Gopal Gund’s Enduring Legacy: How the 1896 Urus Fair in Shirdi Continues to Unite Communities Today

In 1896, a man named Gopal Gund started the Urus fair in Shirdi, India. The fair was held annually in honor of the Muslim saint, Pir Haji Ali Shah Bukhari, and it soon became a major event in the town.

Shirdi was a small village in Maharashtra at the time, and the fair was initially a small-scale event. However, as word of the fair spread, it began to attract people from all over the region.

The fair was held for three days every year and included a variety of activities and attractions. There were stalls selling food, clothing, and other goods, as well as carnival games and rides. Performances of music, dance, and theater were also a popular feature of the fair.

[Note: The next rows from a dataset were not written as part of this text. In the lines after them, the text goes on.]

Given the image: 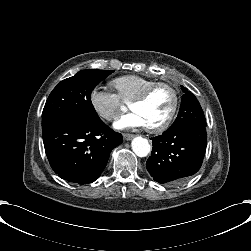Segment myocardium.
<instances>
[{
  "label": "myocardium",
  "instance_id": "f54148a6",
  "mask_svg": "<svg viewBox=\"0 0 251 251\" xmlns=\"http://www.w3.org/2000/svg\"><path fill=\"white\" fill-rule=\"evenodd\" d=\"M160 86H168L172 89V91L174 93V104H173V107H172L170 113L162 122L155 124V125L147 126V129L152 132H159V131H163V130L167 129L171 125L173 119L175 118V116L178 112L179 106H180V98H181L180 97V90L177 87V85H175L174 83H171V82L155 81L151 85H149L138 97L133 99L131 102V105H133L135 103L146 102L151 97L153 92Z\"/></svg>",
  "mask_w": 251,
  "mask_h": 251
}]
</instances>
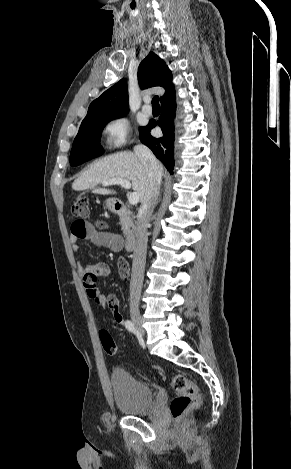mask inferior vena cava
I'll return each mask as SVG.
<instances>
[{"mask_svg":"<svg viewBox=\"0 0 291 469\" xmlns=\"http://www.w3.org/2000/svg\"><path fill=\"white\" fill-rule=\"evenodd\" d=\"M135 155L141 160L148 174L149 188L145 193L141 202L138 213V222L136 227V242L133 253L132 272L130 280V305L138 306L140 301L141 289L143 284V274L146 262L147 251V228L153 213L159 188L161 184V172L159 164L151 152L145 145H137L134 147Z\"/></svg>","mask_w":291,"mask_h":469,"instance_id":"obj_1","label":"inferior vena cava"}]
</instances>
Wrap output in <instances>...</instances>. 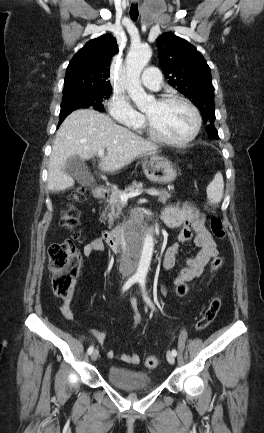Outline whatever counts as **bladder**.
<instances>
[{"instance_id":"obj_1","label":"bladder","mask_w":264,"mask_h":433,"mask_svg":"<svg viewBox=\"0 0 264 433\" xmlns=\"http://www.w3.org/2000/svg\"><path fill=\"white\" fill-rule=\"evenodd\" d=\"M107 378L114 386L130 391H148L154 386L151 375L146 372L111 366Z\"/></svg>"}]
</instances>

One of the main attractions of the Urus fair was the procession that took place on the final day. The procession included a chariot carrying a statue of Pir Haji Ali Shah Bukhari, as well as musicians and dancers. The procession would wind its way through the streets of Shirdi, with devotees following behind.

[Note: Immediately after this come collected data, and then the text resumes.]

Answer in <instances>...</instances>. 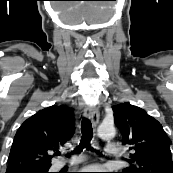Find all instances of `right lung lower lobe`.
<instances>
[{
    "label": "right lung lower lobe",
    "instance_id": "right-lung-lower-lobe-1",
    "mask_svg": "<svg viewBox=\"0 0 173 173\" xmlns=\"http://www.w3.org/2000/svg\"><path fill=\"white\" fill-rule=\"evenodd\" d=\"M21 173H43L42 171H24Z\"/></svg>",
    "mask_w": 173,
    "mask_h": 173
}]
</instances>
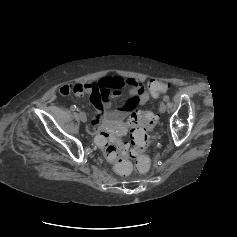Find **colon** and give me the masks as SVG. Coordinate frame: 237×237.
Instances as JSON below:
<instances>
[{
	"instance_id": "colon-1",
	"label": "colon",
	"mask_w": 237,
	"mask_h": 237,
	"mask_svg": "<svg viewBox=\"0 0 237 237\" xmlns=\"http://www.w3.org/2000/svg\"><path fill=\"white\" fill-rule=\"evenodd\" d=\"M170 85L163 81L151 80L148 89L157 97L167 92ZM130 146L119 137L107 131H101L96 137L97 145L102 149L105 159L111 163L116 172L122 176L129 175L132 170L130 159L135 162L138 172H146L150 166V157L146 153L149 146L148 130L157 124V114L150 110L134 111L129 119Z\"/></svg>"
}]
</instances>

The Urus fair became an important event not only for Muslims but also for people of all religions. It was a symbol of the communal harmony that existed in Shirdi, where people of different faiths lived and worked together in peace.

Today, the Urus fair is still held in Shirdi every year, and it continues to be a major attraction for visitors from all over India and beyond. It is a testament to the enduring legacy of Gopal Gund and the spirit of unity that he helped to foster in Shirdi.